PostgresBench Brings Transparency to Managed Database Performance
ClickHouse's open-source benchmarking harness lets developers run standardized pgbench workloads to compare hosted Postgres providers.
Cloud database providers love to claim they are "3x faster" or "the most cost-effective" option on the market. Historically, these claims have been nearly impossible for developers to verify. They are typically published in marketing-heavy whitepapers with hidden configurations, custom hardware, or undisclosed network topologies.
To combat this lack of transparency, ClickHouse has launched PostgresBench, an open-source, reproducible benchmarking harness designed to evaluate managed PostgreSQL services. Following the success of ClickBench in the OLAP space, PostgresBench brings a standardized, public methodology to transactional (OLTP) workloads. By automating the execution of native Postgres benchmarking tools, PostgresBench allows developers to run identical workloads across different hosted environments—including AWS RDS, Aurora, Crunchy Bridge, Neon, and Postgres by ClickHouse—and compare the results objectively.
For developers tasked with choosing a database vendor or justifying a migration, this tool represents a major shift toward verifiable, peer-reviewed cloud performance.

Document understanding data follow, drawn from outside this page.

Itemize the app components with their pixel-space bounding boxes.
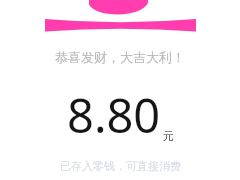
- button[interactable]: 已存入零钱，可直接消费: [56, 159, 185, 173]
- staticText: 8.80: [67, 83, 161, 147]
- staticText: 元: [163, 129, 174, 143]
- button[interactable]: 8.80: [67, 83, 174, 147]
- staticText: 恭喜发财，大吉大利！: [55, 49, 185, 65]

Standardizing the OLTP Workload with pgbench
At the core of PostgresBench is pgbench, the native benchmarking tool that ships directly with PostgreSQL. While other multi-database benchmarking suites like sysbench or Percona TPCC exist, they were originally designed with MySQL workloads in mind. Utilizing pgbench ensures a natural fit for PostgreSQL's architecture and eliminates the need for complex, third-party client installations.
PostgresBench leverages pgbench's built-in, TPC-B-like workload. This workload simulates a heavy transactional banking application, executing a mix of SELECT, UPDATE, and INSERT operations across four primary tables: pgbench_accounts, pgbench_branches, pgbench_tellers, and pgbench_history. It is a write-heavy, highly concurrent pattern that mimics common production scenarios like payment processing, inventory updates, and order management.

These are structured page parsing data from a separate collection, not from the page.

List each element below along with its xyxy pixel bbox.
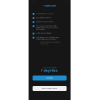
staticText: 9:41 [32,1,35,2]
staticText: New classes every week [36,21,54,23]
button[interactable]: Continue [33,76,67,80]
staticText: Continue [46,77,53,79]
staticText: PREMIUM [43,4,57,7]
staticText: Access to every course [36,13,54,14]
staticText: $6.99 USD per month [43,67,57,69]
button[interactable]: Restore purchase [33,86,67,91]
staticText: Personal coach feedback with detailed no… [36,25,59,30]
staticText: Auto-renews each month until you cancel [40,41,59,45]
staticText: 7 days free [41,69,58,72]
staticText: Certificates of completion [36,32,52,34]
staticText: Watch offline anywhere [36,17,52,19]
staticText: Cancel whenever you like, straight from … [36,36,59,40]
staticText: Restore purchase [42,88,57,89]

To capture stable, realistic throughput, PostgresBench executes pgbench with a highly demanding set of parameters:
pgbench -c 256 -j 16 -T 600 -M prepared -P 30 \
-s $SCALE_FACTOR \
-h $PGHOST -p $PGPORT -U $PGUSER -d $PGDATABASE
Each parameter is chosen deliberately to push the target database to its limits:
-c 256: Simulates 256 concurrent client sessions, representing a highly active production application.-j 16: Spawns 16 worker threads on the client machine to distribute the load generation.-T 600: Runs the benchmark for 10 minutes (600 seconds). This duration is critical; it ensures the database moves past its initial warm-up phase, fills its shared buffers, and experiences sustained disk I/O.-M prepared: Forces the use of prepared statements, reducing query parsing overhead on the server and isolating raw execution performance.-P 30: Outputs progress reports every 30 seconds to monitor performance stability over time.

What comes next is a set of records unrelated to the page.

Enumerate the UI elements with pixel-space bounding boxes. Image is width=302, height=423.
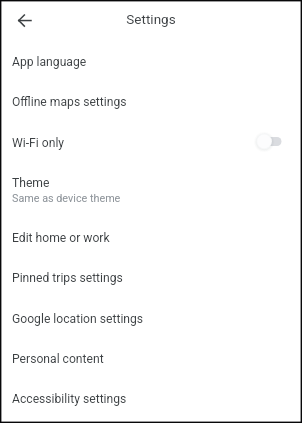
staticText: Edit home or work <box>12 231 110 245</box>
staticText: App language <box>12 55 87 69</box>
staticText: Personal content <box>12 352 104 366</box>
staticText: Accessibility settings <box>12 392 127 406</box>
button[interactable]: Google location settings <box>0 293 302 333</box>
button[interactable]: Accessibility settings <box>0 373 302 422</box>
staticText: Pinned trips settings <box>12 271 123 285</box>
staticText: Offline maps settings <box>12 95 127 109</box>
button[interactable]: App language <box>0 43 302 76</box>
button[interactable]: Wi-Fi only <box>252 128 286 154</box>
staticText: Same as device theme <box>12 192 121 205</box>
button[interactable]: Offline maps settings <box>0 76 302 116</box>
button[interactable]: Wi-Fi only <box>0 117 302 157</box>
button[interactable]: Pinned trips settings <box>0 252 302 292</box>
staticText: Google location settings <box>12 312 144 326</box>
staticText: Wi-Fi only <box>12 136 65 150</box>
button[interactable]: Theme <box>0 157 302 205</box>
button[interactable]: Personal content <box>0 333 302 373</box>
staticText: Theme <box>12 176 50 190</box>
button[interactable]: Edit home or work <box>0 205 302 253</box>
staticText: Settings <box>126 11 176 27</box>
button[interactable]: Back <box>6 7 43 35</box>
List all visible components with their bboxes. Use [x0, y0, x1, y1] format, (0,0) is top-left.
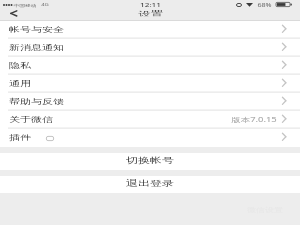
button[interactable]: 关于微信	[0, 111, 300, 129]
staticText: 关于微信	[9, 114, 53, 124]
staticText: 帮助与反馈	[9, 96, 64, 106]
button[interactable]: 切换帐号	[0, 153, 300, 170]
staticText: 12:11	[140, 2, 161, 7]
staticText: 68%	[257, 2, 272, 7]
staticText: 新消息通知	[9, 42, 64, 52]
button[interactable]: 帮助与反馈	[0, 93, 300, 111]
staticText: 中国移动	[13, 3, 37, 8]
button[interactable]: Back	[0, 9, 26, 20]
button[interactable]: 帐号与安全	[0, 21, 300, 39]
button[interactable]: 退出登录	[0, 176, 300, 193]
staticText: 4G	[41, 2, 49, 8]
staticText: 通用	[9, 78, 31, 88]
staticText: 切换帐号	[126, 155, 174, 165]
staticText: 设置	[138, 9, 163, 16]
staticText: 插件	[9, 132, 31, 142]
button[interactable]: 新消息通知	[0, 39, 300, 57]
staticText: 帐号与安全	[9, 24, 64, 34]
button[interactable]: 插件	[0, 129, 300, 147]
staticText: 版本7.0.15	[231, 115, 277, 124]
button[interactable]: 通用	[0, 75, 300, 93]
button[interactable]: 隐私	[0, 57, 300, 75]
staticText: 隐私	[9, 60, 31, 70]
staticText: 退出登录	[126, 178, 174, 188]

To evaluate how databases handle different data volumes, PostgresBench tests two distinct scale factors (-s): 6849 (generating a dataset of approximately 100 GB) and 34247 (generating approximately 500 GB). The 100 GB scale factor represents a database where the active working set can comfortably fit within the RAM cache of a mid-tier instance. The 500 GB scale factor, however, forces the database to spill to disk, exposing the true performance of the underlying cloud storage subsystem under heavy write pressure.
The Fair Play Framework (And Its Caveats)
Designing a fair benchmark across competing cloud platforms is notoriously difficult. PostgresBench addresses this by standardizing the testing environment and documenting every variable in its public repository.
To eliminate network latency as a bottleneck, the benchmark client is run on a beefy 16 vCPU, 64 GB RAM instance provisioned in the same cloud region (us-east-2) as the target databases. Client and database instances are not colocated within the same Availability Zone (AZ), as some managed services do not allow users to pin resources to a specific AZ. This ensures a level playing field for all tested providers.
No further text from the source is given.